### Work order:
Down to the last character, transcribe every record.

Dataset entries
_ _ _

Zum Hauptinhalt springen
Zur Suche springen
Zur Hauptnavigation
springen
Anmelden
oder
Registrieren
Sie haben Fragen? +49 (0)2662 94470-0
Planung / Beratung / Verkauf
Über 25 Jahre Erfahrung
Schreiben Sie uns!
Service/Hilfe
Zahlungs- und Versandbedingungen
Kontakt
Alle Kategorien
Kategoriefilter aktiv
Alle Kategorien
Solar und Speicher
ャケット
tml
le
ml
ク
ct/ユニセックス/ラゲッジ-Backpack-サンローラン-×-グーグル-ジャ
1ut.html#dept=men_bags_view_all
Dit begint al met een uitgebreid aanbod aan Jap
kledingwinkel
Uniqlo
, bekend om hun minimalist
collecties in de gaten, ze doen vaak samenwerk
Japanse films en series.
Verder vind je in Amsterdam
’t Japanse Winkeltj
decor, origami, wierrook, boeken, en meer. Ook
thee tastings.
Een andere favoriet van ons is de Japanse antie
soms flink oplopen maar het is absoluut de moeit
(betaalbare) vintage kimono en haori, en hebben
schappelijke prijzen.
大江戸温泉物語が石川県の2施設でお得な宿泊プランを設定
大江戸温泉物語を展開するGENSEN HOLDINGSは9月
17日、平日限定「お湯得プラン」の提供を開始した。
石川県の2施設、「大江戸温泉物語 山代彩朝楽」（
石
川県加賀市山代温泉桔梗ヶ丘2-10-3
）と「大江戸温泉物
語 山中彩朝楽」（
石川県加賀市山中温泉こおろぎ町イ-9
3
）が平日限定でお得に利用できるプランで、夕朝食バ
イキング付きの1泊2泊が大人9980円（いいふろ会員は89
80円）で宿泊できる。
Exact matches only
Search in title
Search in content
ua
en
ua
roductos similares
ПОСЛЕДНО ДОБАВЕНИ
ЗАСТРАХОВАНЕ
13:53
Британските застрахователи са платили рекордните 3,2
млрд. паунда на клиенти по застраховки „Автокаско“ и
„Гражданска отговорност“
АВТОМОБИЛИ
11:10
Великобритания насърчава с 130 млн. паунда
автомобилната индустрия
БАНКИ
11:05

_ _ _

### Output of the exercise:
Zum Hauptinhalt springen
Zur Suche springen
Zur Hauptnavigation
springen
Anmelden
oder
Registrieren
Sie haben Fragen? +49 (0)2662 94470-0
Planung / Beratung / Verkauf
Über 25 Jahre Erfahrung
Schreiben Sie uns!
Service/Hilfe
Zahlungs- und Versandbedingungen
Kontakt
Alle Kategorien
Kategoriefilter aktiv
Alle Kategorien
Solar und Speicher
ャケット
tml
le
ml
ク
ct/ユニセックス/ラゲッジ-Backpack-サンローラン-×-グーグル-ジャ
1ut.html#dept=men_bags_view_all
Dit begint al met een uitgebreid aanbod aan Jap
kledingwinkel
Uniqlo
, bekend om hun minimalist
collecties in de gaten, ze doen vaak samenwerk
Japanse films en series.
Verder vind je in Amsterdam
’t Japanse Winkeltj
decor, origami, wierrook, boeken, en meer. Ook
thee tastings.
Een andere favoriet van ons is de Japanse antie
soms flink oplopen maar het is absoluut de moeit
(betaalbare) vintage kimono en haori, en hebben
schappelijke prijzen.
大江戸温泉物語が石川県の2施設でお得な宿泊プランを設定
大江戸温泉物語を展開するGENSEN HOLDINGSは9月
17日、平日限定「お湯得プラン」の提供を開始した。
石川県の2施設、「大江戸温泉物語 山代彩朝楽」（
石
川県加賀市山代温泉桔梗ヶ丘2-10-3
）と「大江戸温泉物
語 山中彩朝楽」（
石川県加賀市山中温泉こおろぎ町イ-9
3
）が平日限定でお得に利用できるプランで、夕朝食バ
イキング付きの1泊2泊が大人9980円（いいふろ会員は89
80円）で宿泊できる。
Exact matches only
Search in title
Search in content
ua
en
ua
roductos similares
ПОСЛЕДНО ДОБАВЕНИ
ЗАСТРАХОВАНЕ
13:53
Британските застрахователи са платили рекордните 3,2
млрд. паунда на клиенти по застраховки „Автокаско“ и
„Гражданска отговорност“
АВТОМОБИЛИ
11:10
Великобритания насърчава с 130 млн. паунда
автомобилната индустрия
БАНКИ
11:05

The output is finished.